Bu karar üzerine, Nadr bin Hâris ile Ukbe bin Ebû Muayt, hiç zaman kaybetmeden Mekke’den yola çıktılar. Mekkeliler de, onlar dönünceye kadar dayanacaklardı.2

Mekke-Medine yolu gidiş-dönüş yuvarlak hesapla bir aya yakın sürerdi. Yahudilerle görüşüp bilgi alma, biraz kalıp dinlenme derken, çok bekleyeceklerdi. Ama gidenler bir aydan da erken döndüler.

Mekke müşrik yönetimi hemen âcilen toplandı. Hepsinin çok heyecanlı hâlleri vardı. Büyük bir ümitle olayı masaya yatırdılar:

–Ne yaptınız çabuk söyleyin?

–Aldığımız karar üzerine gidip Yahudilerle görüştük. Olan biten her şeyi anlattık onlara.

–Ne dediler peki, bir çıkar yol gösterdiler mi?

–«O’na üç şeyi sorun.» dediler?

–Ne olacak o soruları sorarsak?

–Eğer bu üç soruya doğru cevap verirse…

–Eee… Doğru cevap verirse?

–Doğru cevap verirse, kendisi Allah tarafından gönderilmiş, Allâh’ın Rasûlü’dür!

–Ya doğru cevap veremezse?

–Eğer doğru cevap veremezse, yalancının tekidir!

–Doğru ile yanlışı nasıl bileceğiz peki?

–Yahudiler onu da öğrettiler bize.

–Yani siz hem soruları ve hem de doğru cevaplarını biliyorsunuz, öyle mi?
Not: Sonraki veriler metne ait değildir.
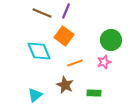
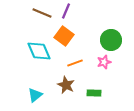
brown star: moved 1 px right
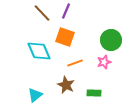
brown line: rotated 24 degrees clockwise
orange square: moved 1 px right, 1 px down; rotated 18 degrees counterclockwise
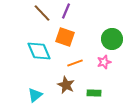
green circle: moved 1 px right, 1 px up
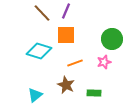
orange square: moved 1 px right, 2 px up; rotated 18 degrees counterclockwise
cyan diamond: rotated 50 degrees counterclockwise
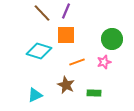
orange line: moved 2 px right, 1 px up
cyan triangle: rotated 14 degrees clockwise
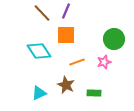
green circle: moved 2 px right
cyan diamond: rotated 40 degrees clockwise
cyan triangle: moved 4 px right, 2 px up
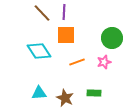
purple line: moved 2 px left, 1 px down; rotated 21 degrees counterclockwise
green circle: moved 2 px left, 1 px up
brown star: moved 1 px left, 13 px down
cyan triangle: rotated 21 degrees clockwise
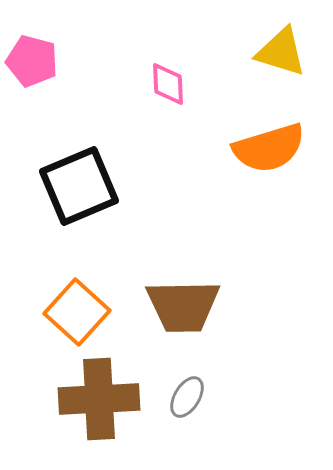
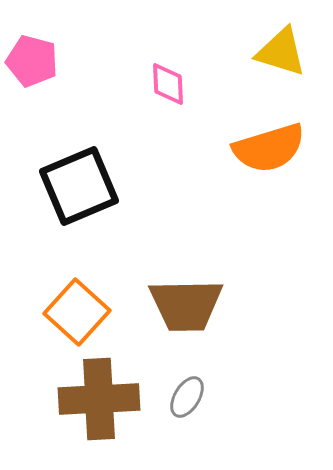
brown trapezoid: moved 3 px right, 1 px up
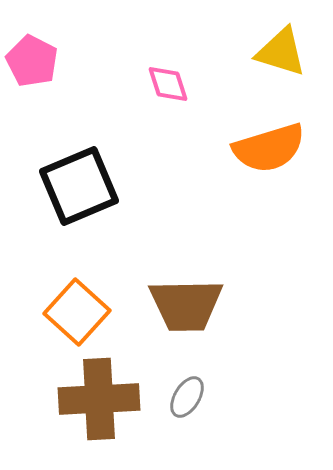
pink pentagon: rotated 12 degrees clockwise
pink diamond: rotated 15 degrees counterclockwise
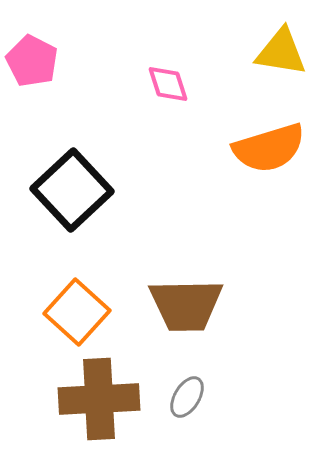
yellow triangle: rotated 8 degrees counterclockwise
black square: moved 7 px left, 4 px down; rotated 20 degrees counterclockwise
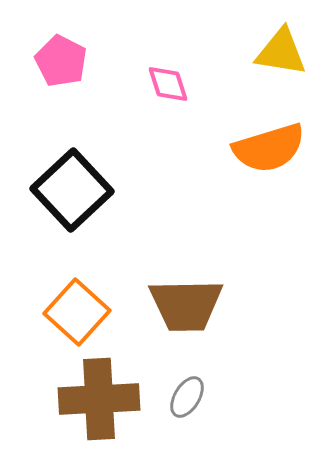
pink pentagon: moved 29 px right
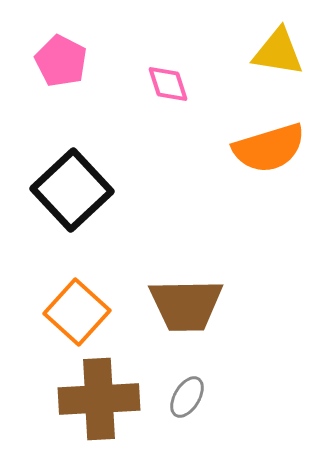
yellow triangle: moved 3 px left
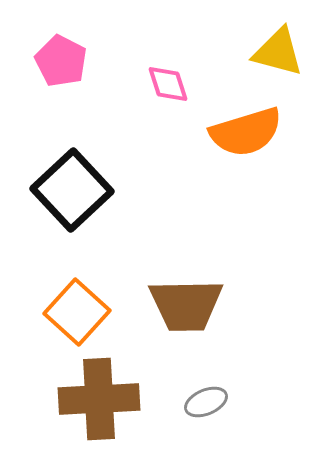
yellow triangle: rotated 6 degrees clockwise
orange semicircle: moved 23 px left, 16 px up
gray ellipse: moved 19 px right, 5 px down; rotated 36 degrees clockwise
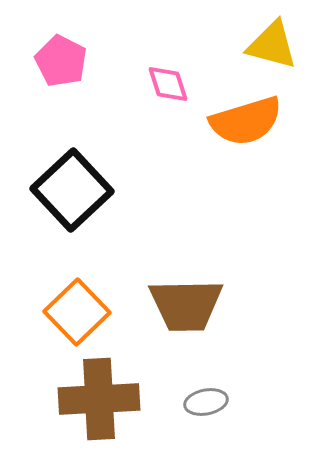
yellow triangle: moved 6 px left, 7 px up
orange semicircle: moved 11 px up
orange square: rotated 4 degrees clockwise
gray ellipse: rotated 12 degrees clockwise
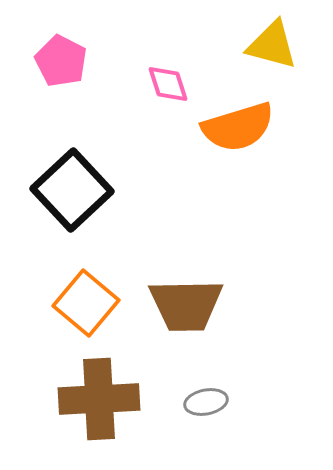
orange semicircle: moved 8 px left, 6 px down
orange square: moved 9 px right, 9 px up; rotated 6 degrees counterclockwise
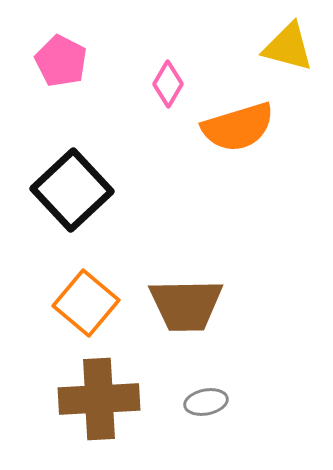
yellow triangle: moved 16 px right, 2 px down
pink diamond: rotated 48 degrees clockwise
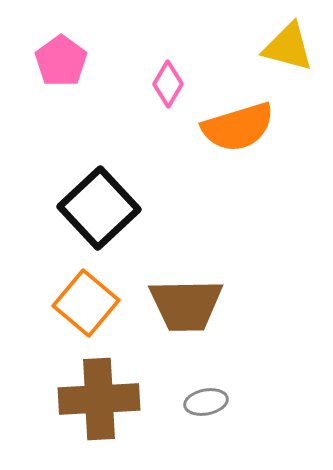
pink pentagon: rotated 9 degrees clockwise
black square: moved 27 px right, 18 px down
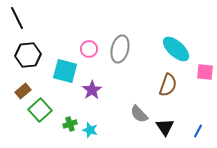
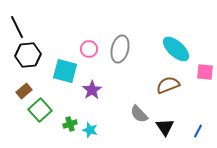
black line: moved 9 px down
brown semicircle: rotated 130 degrees counterclockwise
brown rectangle: moved 1 px right
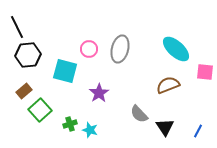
purple star: moved 7 px right, 3 px down
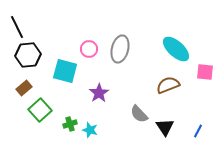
brown rectangle: moved 3 px up
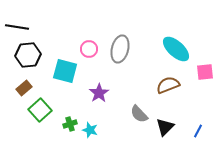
black line: rotated 55 degrees counterclockwise
pink square: rotated 12 degrees counterclockwise
black triangle: rotated 18 degrees clockwise
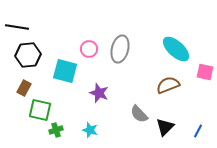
pink square: rotated 18 degrees clockwise
brown rectangle: rotated 21 degrees counterclockwise
purple star: rotated 18 degrees counterclockwise
green square: rotated 35 degrees counterclockwise
green cross: moved 14 px left, 6 px down
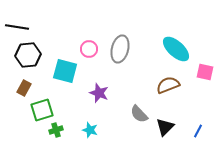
green square: moved 2 px right; rotated 30 degrees counterclockwise
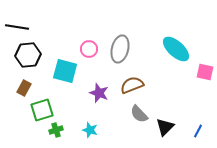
brown semicircle: moved 36 px left
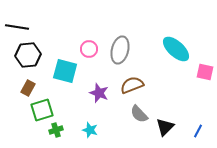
gray ellipse: moved 1 px down
brown rectangle: moved 4 px right
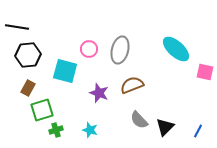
gray semicircle: moved 6 px down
–Bilmezsek nasıl susturacağız O’nu?

–Öyleyse herkesi Kâbe’nin yanında toplayalım. O’nu herkesin içinde rezil edelim!

–Çok önemli bir şeyi unutmuyor musunuz?

–Neymiş o önemli şey Velîd?

–O’nu hepimiz çok iyi tanıyoruz!

–O’nu tanımayan mı var, tabiî ki tanıyoruz!

–Hiç yalan yanlış şeyler konuştuğunu duydunuz mu?
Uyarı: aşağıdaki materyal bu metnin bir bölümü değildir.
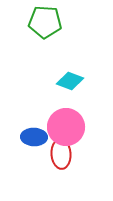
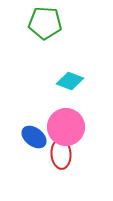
green pentagon: moved 1 px down
blue ellipse: rotated 35 degrees clockwise
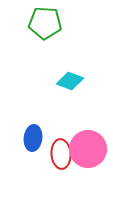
pink circle: moved 22 px right, 22 px down
blue ellipse: moved 1 px left, 1 px down; rotated 60 degrees clockwise
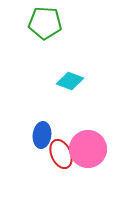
blue ellipse: moved 9 px right, 3 px up
red ellipse: rotated 20 degrees counterclockwise
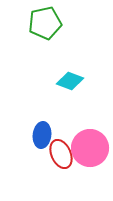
green pentagon: rotated 16 degrees counterclockwise
pink circle: moved 2 px right, 1 px up
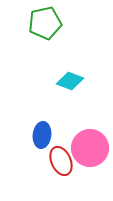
red ellipse: moved 7 px down
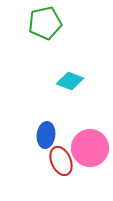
blue ellipse: moved 4 px right
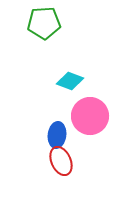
green pentagon: moved 1 px left; rotated 8 degrees clockwise
blue ellipse: moved 11 px right
pink circle: moved 32 px up
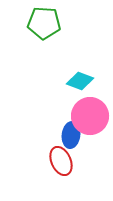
green pentagon: rotated 8 degrees clockwise
cyan diamond: moved 10 px right
blue ellipse: moved 14 px right
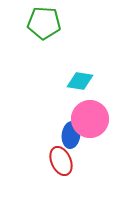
cyan diamond: rotated 12 degrees counterclockwise
pink circle: moved 3 px down
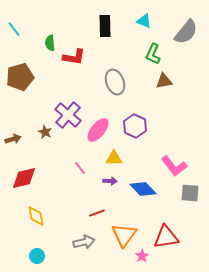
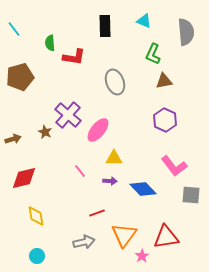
gray semicircle: rotated 44 degrees counterclockwise
purple hexagon: moved 30 px right, 6 px up
pink line: moved 3 px down
gray square: moved 1 px right, 2 px down
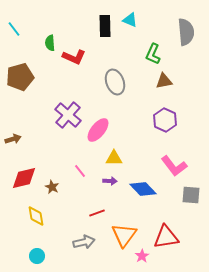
cyan triangle: moved 14 px left, 1 px up
red L-shape: rotated 15 degrees clockwise
brown star: moved 7 px right, 55 px down
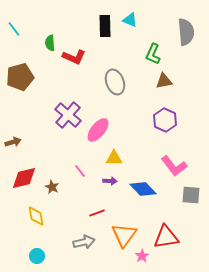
brown arrow: moved 3 px down
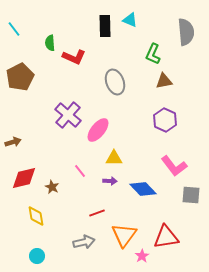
brown pentagon: rotated 12 degrees counterclockwise
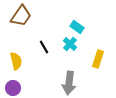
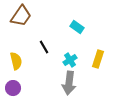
cyan cross: moved 16 px down; rotated 16 degrees clockwise
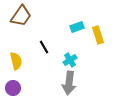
cyan rectangle: rotated 56 degrees counterclockwise
yellow rectangle: moved 24 px up; rotated 36 degrees counterclockwise
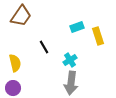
yellow rectangle: moved 1 px down
yellow semicircle: moved 1 px left, 2 px down
gray arrow: moved 2 px right
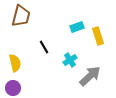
brown trapezoid: rotated 20 degrees counterclockwise
gray arrow: moved 19 px right, 7 px up; rotated 140 degrees counterclockwise
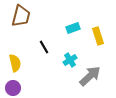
cyan rectangle: moved 4 px left, 1 px down
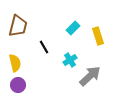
brown trapezoid: moved 3 px left, 10 px down
cyan rectangle: rotated 24 degrees counterclockwise
purple circle: moved 5 px right, 3 px up
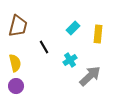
yellow rectangle: moved 2 px up; rotated 24 degrees clockwise
purple circle: moved 2 px left, 1 px down
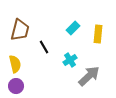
brown trapezoid: moved 2 px right, 4 px down
yellow semicircle: moved 1 px down
gray arrow: moved 1 px left
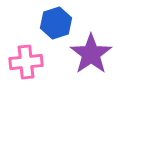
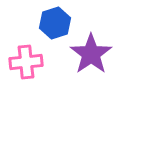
blue hexagon: moved 1 px left
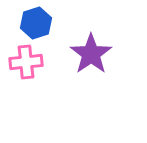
blue hexagon: moved 19 px left
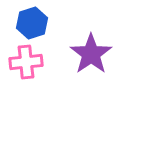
blue hexagon: moved 4 px left
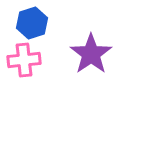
pink cross: moved 2 px left, 2 px up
–Hayır, asla! O hiçbir zaman yalan yanlış şeyler konuşmaz!

–Soracağımız sorulara da doğru cevap vermeyeceğini nereden biliyoruz?

–Bu sorulara kimse cevap veremez ki?

–Ya verirse?

–Bunlara ancak Allâh’ın Rasûlü cevap verebilirmiş!

–O da; “Ben Allâh’ın Rasûlü’yüm.” demiyor mu?

–O öyle diyor, ama biz O’na inanmıyoruz ki?

–Ya gerçekten Allâh’ın Rasûlü ise?

–Bunları boş verin şimdi. Halkı toplayıp şenliğe başlayalım!

İçlerine ciddî bir endişe çöreklense de, başka çareleri yoktu. Ne yapıp ederek O’nu toplum içinde bitireceklerdi. Bunun için hemen harekete geçtiler. 3

Peygamber Efendimiz, kendisine tâbî olalım diye gönderilmiştir; denenmek için değil! Bin bir türlü entrika ile toplum içinde bozmak için hiç değil. Peygamberimiz, bize her bakımdan en güzel örnek olan örneğimizdir.

-Sallâllâhu aleyhi ve sellem…-

_________________________

1 İbn-i Hişâm, Sîret-i İbn-i Hişâm, c. 1, s. 321-322.
2 İbn-i Seyyîd, Uyûnu’l-Eser, c. 1, s. 108-109.
3 Ebu’l-Fidâ İbn-i Kesîr, Tefsîr, c. 3, s. 71-72.